Entonces, el silencio sepulcral de la noche se hizo añicos por la música, y la voz. Claramente, su nueva vecina estaba usando el balcón como escenario para su propia catarsis de desamor. Agustín se detuvo, con la taza en la mano, sintiendo una punzada de irritación y, extrañamente, curiosidad.
"🎶 No espero amor ni odio, ya tengo bastante con mi dolor...Maldigo el episodio ...Lo peor es que yo fui quien lo escribió, me esperan los demonios🎶"
La melodía era potente, y la interpretación, aunque dramáticamente desafinada, era totalmente sincera.
Agustín salió al balcón, intentando ignorar la música, pero la tentación de espiar a su dramática vecina pudo más. Se inclinó ligeramente sobre la pared divisoria, con la décima taza humeante en la mano.
Allí estaba ella. La imagen era un manifiesto de la ironía: una mujer envuelta en un vestido de seda roja que parecía sacado de una alfombra de Cannes, con un maquillaje impecable y un moño de peluquería.
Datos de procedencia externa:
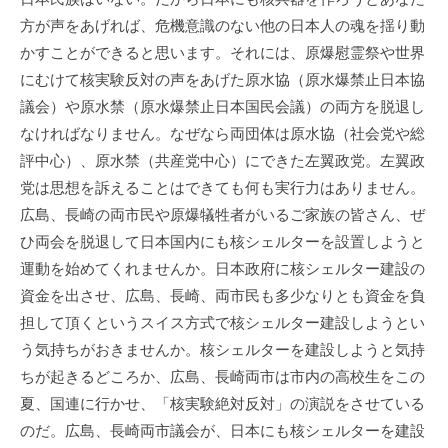
方が声をあげれば、危機意識のない他の日本人の魂を揺り動
かすことができると思います。それには、原爆慰霊祭や世界
にむけて核実験反対の声をあげた原水協（原水爆禁止日本協
議会）や原水禁（原水爆禁止日本国民会議）の両方を脱退し
なければなりません。なぜなら両団体は原水協（社会党や総
評中心）、原水禁（共産党中心）にできた左翼政党。左翼政
党は思想を訴えることはできても何も実行力はありません。
広島、長崎の両市民や原爆犠牲者がいるご家族の皆さん、ぜ
ひ両会を脱退して日本国内にも核シェルターを設置しようと
運動を始めてくれませんか。日本政府に核シェルター建設の
資金を出させ、広島、長崎、両市民も多少なりとも資金を負
担して頂くというスイス方式で核シェルター建設しようとい
う気持ちがおきませんか。核シェルターを建設しようと気持
ちが起きるどころか、広島、長崎両市は市内の高校生をこの
夏、国連に行かせ、「核実験絶対反対」の演説をさせている
のだ。広島、長崎両市議会が、日本にも核シェルターを建設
No había pijama, ni mantas. Solo el glamour absurdo de una mujer que se negaba a pasar su desgracia en chándal.
Agustín se inclinó un poco más, absorto en la escena. Observaba cómo Tamara daba un trago al vino, cerrando los ojos con esa expresión de dolor teatral que solo el desamor y las 3:00 AM pueden producir.
Quiso retroceder, volver a la seguridad de su pijama y su cuaderno. Fue un movimiento brusco. Su centro de gravedad, debilitado por la privación del sueño y la acumulación de cafeína, se desplazó.
¡Crash!
La taza número diez se estrelló contra el suelo de cemento del balcón, haciendo un ruido seco y brutal que silenció de inmediato el coro de Camila.
El canto de Tamara se detuvo en seco, el vino suspendido a medio camino de sus labios rojos. El silencio que se instaló entre los dos balcones era atronador. Agustín se enderezó lentamente, sintiendo el café caliente escurriéndose por sus pies descalzos, mirando la figura glamorosa en rojo que ahora lo miraba fijamente por encima de la barandilla.
Y así, con cristales rotos y el eco de una balada, el desvelo de Agustín y el desastre de Tamara se encontraron por primera vez.